Coffee Chocolate Cake Delight (Print Version)

# Ingredients:

→ Chocolate Coffee Cake

01 - 1 3/4 cups all-purpose flour
02 - 3/4 cup unsweetened cocoa powder
03 - 2 cups granulated sugar
04 - 2 teaspoons baking soda
05 - 1 teaspoon baking powder
06 - 1/2 teaspoon salt
07 - 1/2 cup vegetable oil
08 - 2 large eggs
09 - 1 cup buttermilk (or 1 cup milk + 1 tbsp vinegar, let sit for 5 minutes)
10 - 2 teaspoons vanilla extract
11 - 1 cup hot brewed coffee (strong)

→ Chocolate Coffee Frosting

12 - 1 cup unsalted butter, softened
13 - 2 1/2 cups powdered sugar
14 - 1/2 cup unsweetened cocoa powder
15 - 1/4 cup strong brewed coffee, cooled
16 - 1 teaspoon vanilla extract
17 - 1/4 teaspoon salt

→ Garnish (Optional)

18 - Chocolate shavings or curls
19 - Espresso beans
20 - Cocoa powder dusting

# Instructions:

01 - Preheat oven to 350°F (175°C).

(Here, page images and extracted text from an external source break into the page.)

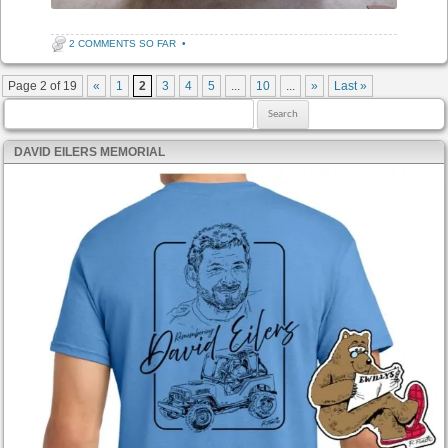
2 COMMENTS SO FAR
•
Post navigation
Page 2 of 19
«
1
2
3
4
5
...
10
...
»
Last »
Search for:
DAVID EILERS MEMORIAL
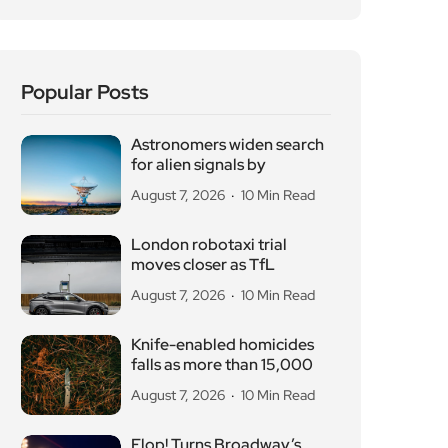
Popular Posts
Astronomers widen search
for alien signals by
August 7, 2026
10 Min Read
London robotaxi trial
moves closer as TfL
August 7, 2026
10 Min Read
Knife-enabled homicides
falls as more than 15,000
August 7, 2026
10 Min Read
Flop! Turns Broadway’s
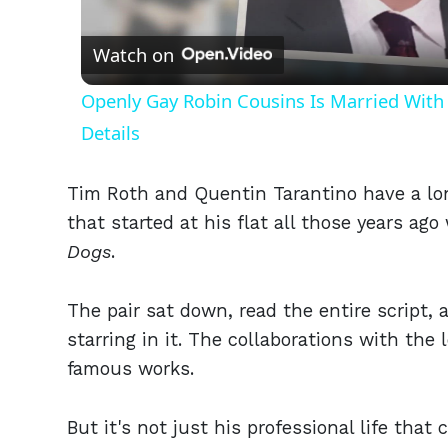
Vid
Watch on
Openly Gay Robin Cousins Is Married With 
Details
Tim Roth and Quentin Tarantino have a lon
that started at his flat all those years ag
Dogs
.
The pair sat down, read the entire script,
starring in it. The collaborations with th
famous works.
But it's not just his professional life tha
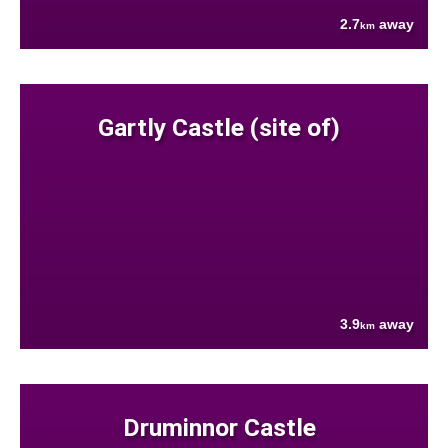
2.7
away
km
Gartly Castle (site of)
3.9
away
km
Druminnor Castle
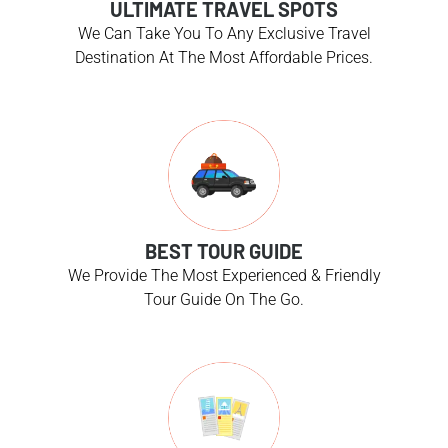
ULTIMATE TRAVEL SPOTS
We Can Take You To Any Exclusive Travel
Destination At The Most Affordable Prices.
BEST TOUR GUIDE
We Provide The Most Experienced & Friendly
Tour Guide On The Go.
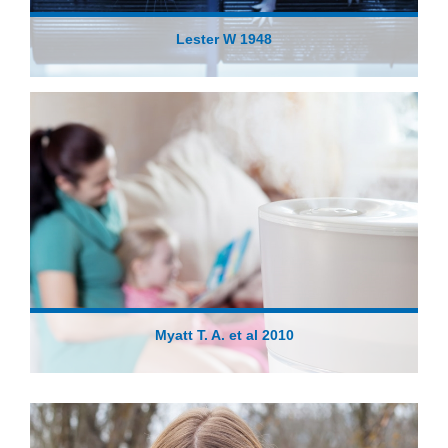
Lester W 1948
Myatt T. A. et al 2010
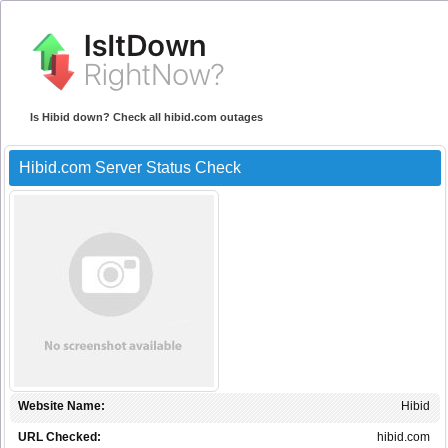
Is Hibid down? Check all hibid.com outages
Hibid.com Server Status Check
Website Name:
Hibid
URL Checked:
hibid.com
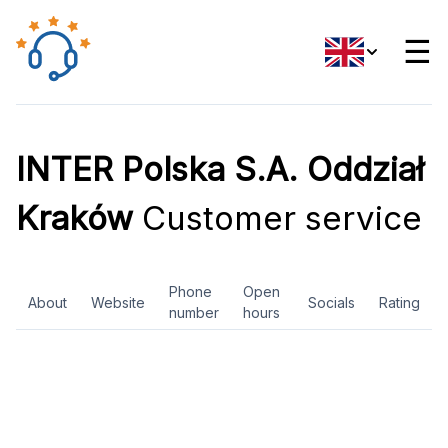
☰
INTER Polska S.A. Oddział
Kraków
Customer service
Phone
Open
About
Website
Socials
Rating
number
hours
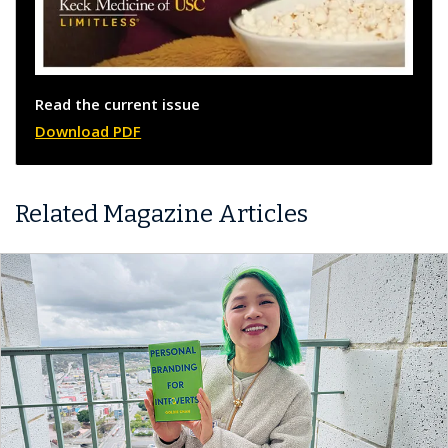
Read the current issue
Download PDF
Related Magazine Articles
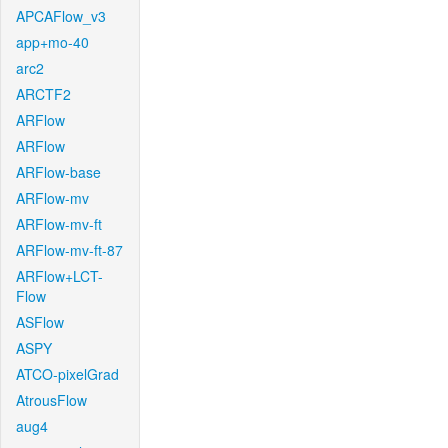
APCAFlow_v3
app+mo-40
arc2
ARCTF2
ARFlow
ARFlow
ARFlow-base
ARFlow-mv
ARFlow-mv-ft
ARFlow-mv-ft-87
ARFlow+LCT-
Flow
ASFlow
ASPY
ATCO-pixelGrad
AtrousFlow
aug4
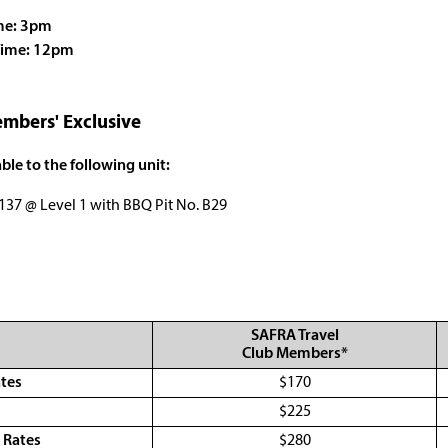
me: 3pm
Time: 12pm
mbers' Exclusive
ble to the following unit:
137 @ Level 1 with BBQ Pit No. B29
SAFRA Travel
Club Members*
ates
$170
s
$225
 Rates
$280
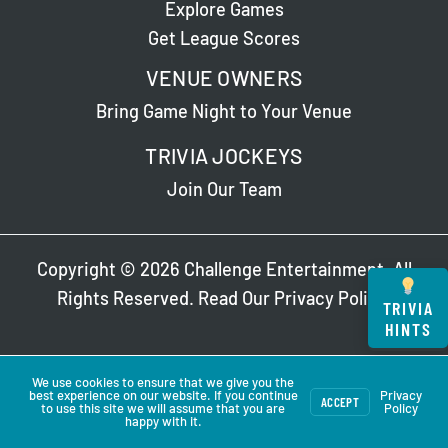
Explore Games
Get League Scores
VENUE OWNERS
Bring Game Night to Your Venue
TRIVIA JOCKEYS
Join Our Team
Copyright © 2026 Challenge Entertainment. All
Rights Reserved. Read Our
Privacy Policy
.
TRIVIA
HINTS
We use cookies to ensure that we give you the
best experience on our website. If you continue
Privacy
ACCEPT
to use this site we will assume that you are
Policy
happy with it.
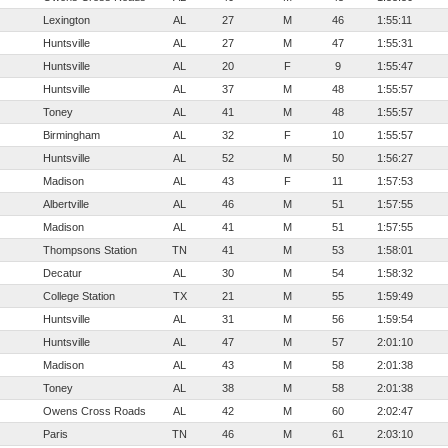
Lexington
AL
27
M
46
1:55:11
Huntsville
AL
27
M
47
1:55:31
Huntsville
AL
20
F
9
1:55:47
Huntsville
AL
37
M
48
1:55:57
Toney
AL
41
M
48
1:55:57
Birmingham
AL
32
F
10
1:55:57
Huntsville
AL
52
M
50
1:56:27
Madison
AL
43
F
11
1:57:53
Albertville
AL
46
M
51
1:57:55
Madison
AL
41
M
51
1:57:55
Thompsons Station
TN
41
M
53
1:58:01
Decatur
AL
30
M
54
1:58:32
College Station
TX
21
M
55
1:59:49
Huntsville
AL
31
M
56
1:59:54
Huntsville
AL
47
M
57
2:01:10
Madison
AL
43
M
58
2:01:38
Toney
AL
38
M
58
2:01:38
Owens Cross Roads
AL
42
M
60
2:02:47
Paris
TN
46
M
61
2:03:10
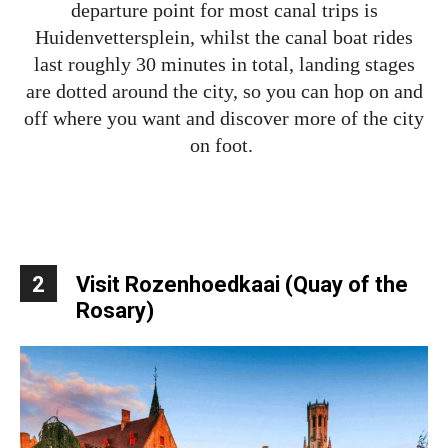
departure point for most canal trips is
Huidenvettersplein, whilst the canal boat rides
last roughly 30 minutes in total, landing stages
are dotted around the city, so you can hop on and
off where you want and discover more of the city
on foot.
2
Visit Rozenhoedkaai (Quay of the
Rosary)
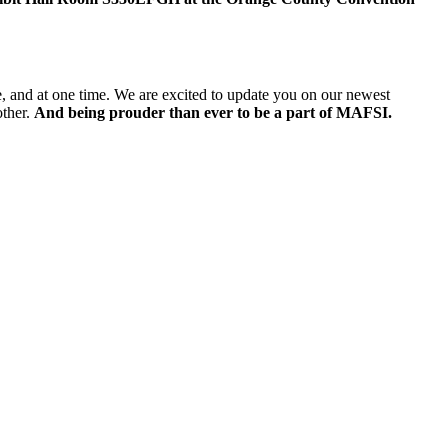
e, and at one time. We are excited to update you on our newest
other.
And being prouder than ever to be a part of MAFSI.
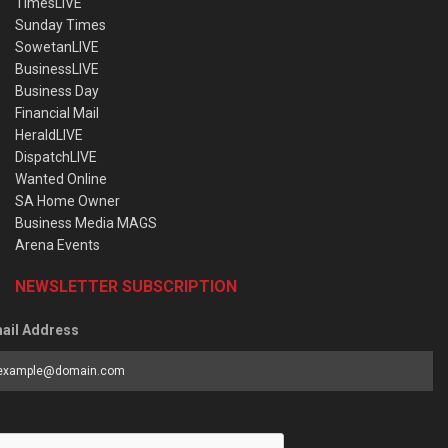
TimesLIVE
Sunday Times
SowetanLIVE
BusinessLIVE
Business Day
Financial Mail
HeraldLIVE
DispatchLIVE
Wanted Online
SA Home Owner
Business Media MAGS
Arena Events
NEWSLETTER SUBSCRIPTION
ail Address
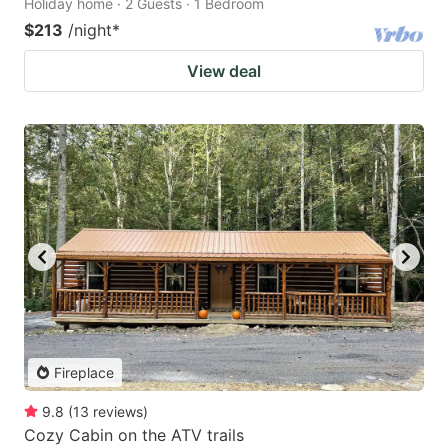
Holiday home · 2 Guests · 1 Bedroom
$213
/night
*
View deal
Fireplace
9.8
(
13
reviews
)
Cozy Cabin on the ATV trails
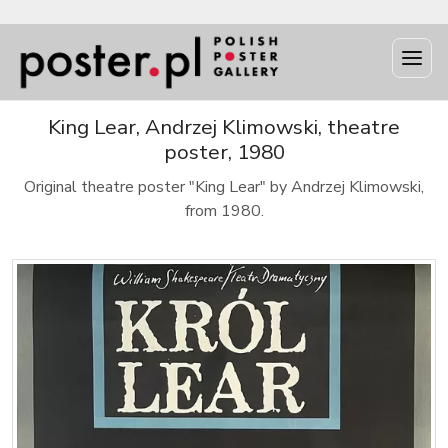
King Lear, Andrzej Klimowski, theatre
poster, 1980
Original theatre poster "King Lear" by Andrzej Klimowski,
from 1980.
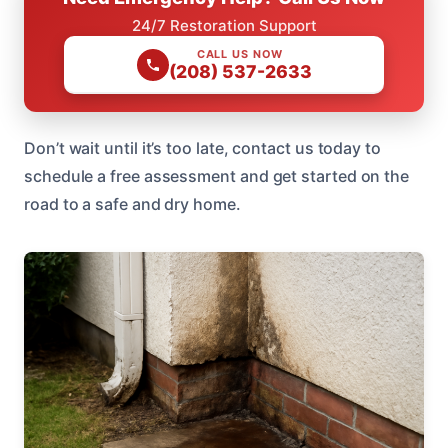
24/7 Restoration Support
CALL US NOW
(208) 537-2633
Don’t wait until it’s too late, contact us today to
schedule a free assessment and get started on the
road to a safe and dry home.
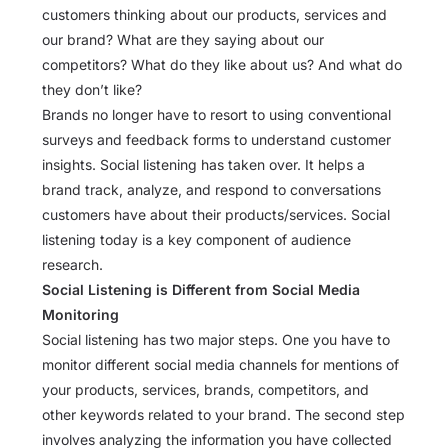
customers thinking about our products, services and
our brand? What are they saying about our
competitors? What do they like about us? And what do
they don’t like?
Brands no longer have to resort to using conventional
surveys and feedback forms to understand customer
insights. Social listening has taken over. It helps a
brand track, analyze, and respond to conversations
customers have about their products/services. Social
listening today is a key component of audience
research.
Social Listening is Different from Social Media
Monitoring
Social listening has two major steps. One you have to
monitor different social media channels for mentions of
your products, services, brands, competitors, and
other keywords related to your brand. The second step
involves analyzing the information you have collected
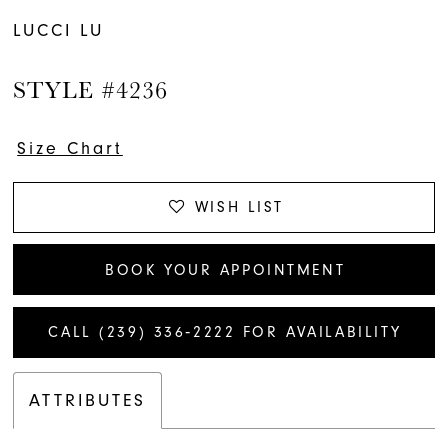
LUCCI LU
STYLE #4236
Size Chart
WISH LIST
BOOK YOUR APPOINTMENT
CALL (239) 336‑2222 FOR AVAILABILITY
ATTRIBUTES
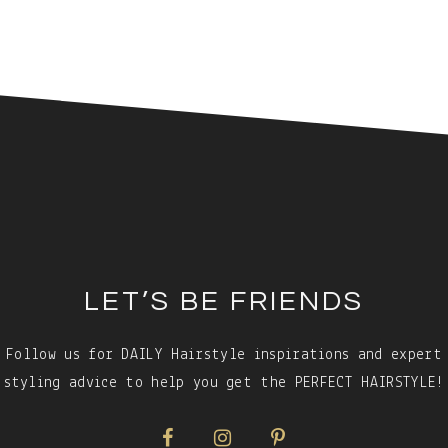
LET’S BE FRIENDS
Follow us for DAILY Hairstyle inspirations and expert
styling advice to help you get the PERFECT HAIRSTYLE!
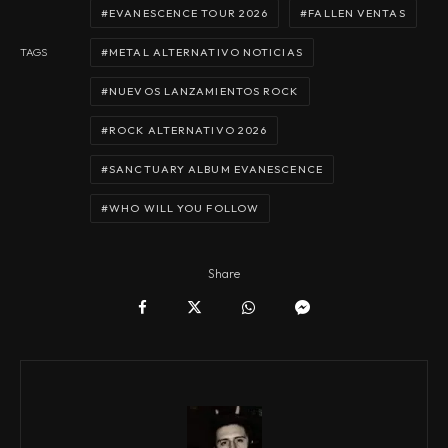
EVANESCENCE TOUR 2026
FALLEN VENTAS
METAL ALTERNATIVO NOTICIAS
TAGS
NUEVOS LANZAMIENTOS ROCK
ROCK ALTERNATIVO 2026
SANCTUARY ALBUM EVANESCENCE
WHO WILL YOU FOLLOW
Share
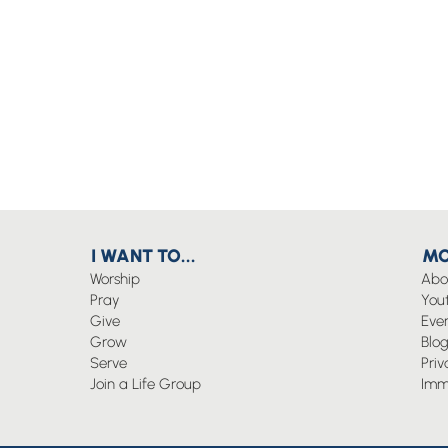
I WANT TO...
MO
Worship
Abo
Pray
You
Give
Eve
Grow
Blo
Serve
Priv
Join a Life Group
Imm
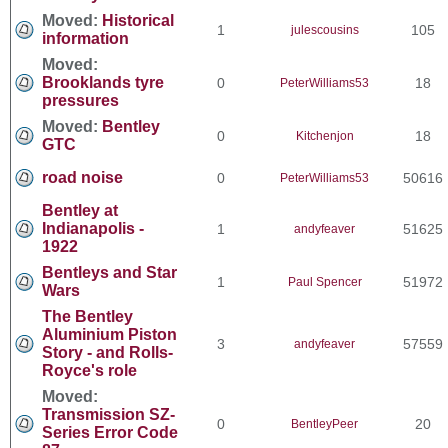
Moved:
Historical
1
105
julescousins
information
Moved:
Brooklands tyre
0
18
PeterWilliams53
pressures
Moved:
Bentley
0
18
Kitchenjon
GTC
road noise
0
50616
PeterWilliams53
Bentley at
Indianapolis -
1
51625
andyfeaver
1922
Bentleys and Star
1
51972
Paul Spencer
Wars
The Bentley
Aluminium Piston
3
57559
andyfeaver
Story - and Rolls-
Royce's role
Moved:
Transmission SZ-
0
20
BentleyPeer
Series Error Code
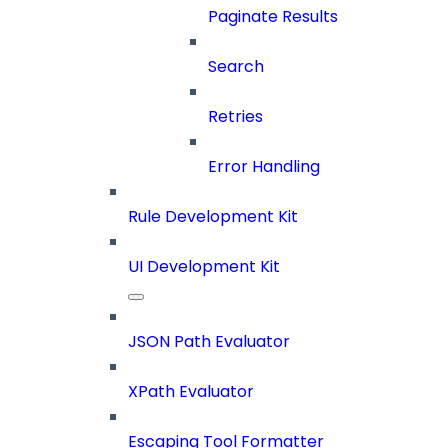
Paginate Results
Search
Retries
Error Handling
Rule Development Kit
UI Development Kit
JSON Path Evaluator
XPath Evaluator
Escaping Tool Formatter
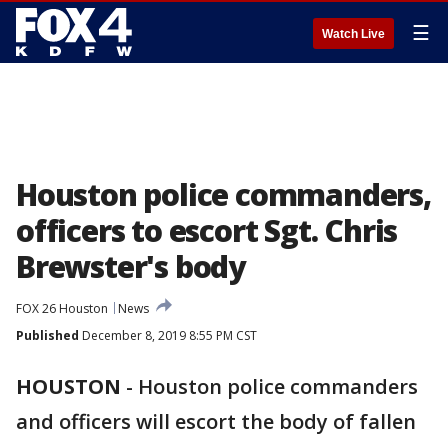
☰
Watch Live
Houston police commanders,
officers to escort Sgt. Chris
Brewster's body
FOX 26 Houston
News
Published
December 8, 2019 8:55 PM CST
HOUSTON
-
Houston police commanders
and officers will escort the body of fallen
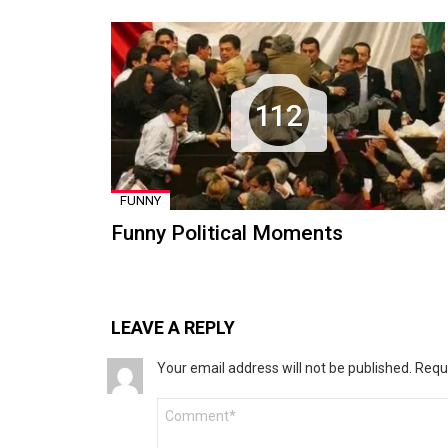
112
FUNNY
Funny Political Moments
LEAVE A REPLY
Your email address will not be published.
Requ
Comment
*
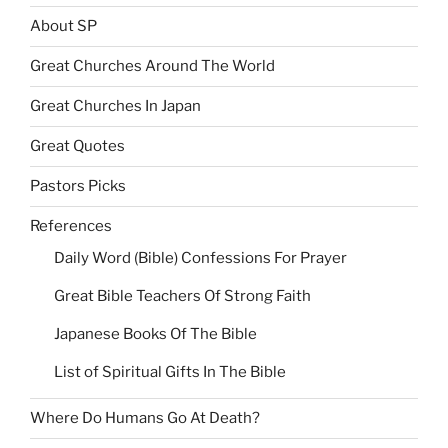
About SP
Great Churches Around The World
Great Churches In Japan
Great Quotes
Pastors Picks
References
Daily Word (Bible) Confessions For Prayer
Great Bible Teachers Of Strong Faith
Japanese Books Of The Bible
List of Spiritual Gifts In The Bible
Where Do Humans Go At Death?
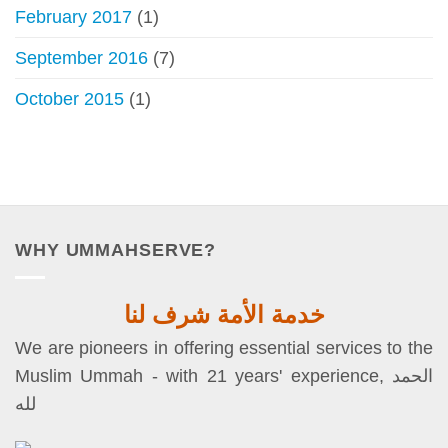
February 2017
(1)
September 2016
(7)
October 2015
(1)
WHY UMMAHSERVE?
خدمة الأمة شرف لنا
We are pioneers in offering essential services to the
Muslim Ummah - with 21 years' experience, الحمد
لله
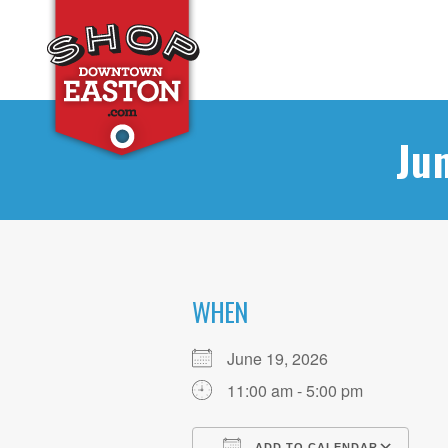
Ju
WHEN
June 19, 2026
11:00 am - 5:00 pm
ADD TO CALENDAR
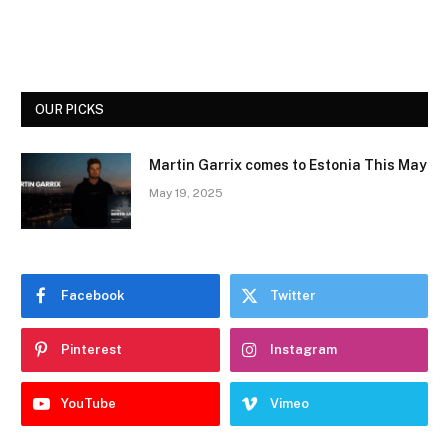
OUR PICKS
Martin Garrix comes to Estonia This May
May 19, 2025
Facebook
Twitter
Pinterest
Instagram
YouTube
Vimeo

Grease and line two 9-inch round cake pans with parchment paper.
02 - In a large bowl, whisk together flour, cocoa powder, sugar, baking soda, baking powder, and salt.
03 - Mix in oil, eggs, buttermilk, and vanilla until combined.
04 - Slowly pour in hot coffee, stirring until smooth (batter will be thin—this is normal!).
05 - Divide batter evenly between the cake pans and bake for 30-35 minutes, or until a toothpick comes out clean.
06 - Let cakes cool in pans for 10 minutes, then transfer to a wire rack to cool completely.
07 - In a bowl, beat butter until creamy.
08 - Gradually add powdered sugar, cocoa powder, and salt, mixing well.
09 - Pour in cooled coffee and vanilla extract, beating until smooth and fluffy.
10 - Place one cake layer on a serving plate, spread frosting over it, then top with the second cake layer. Frost the entire cake.
11 - Sprinkle with chocolate shavings, espresso beans, or a light dusting of cocoa powder.

# Notes:

01 - For a stronger coffee flavor, add 1 teaspoon espresso powder to the dry ingredients.
02 - For a mocha twist, add melted dark chocolate (1/4 cup) to the frosting.
03 - Store in an airtight container at room temperature for 2 days, or refrigerate for up to 5 days.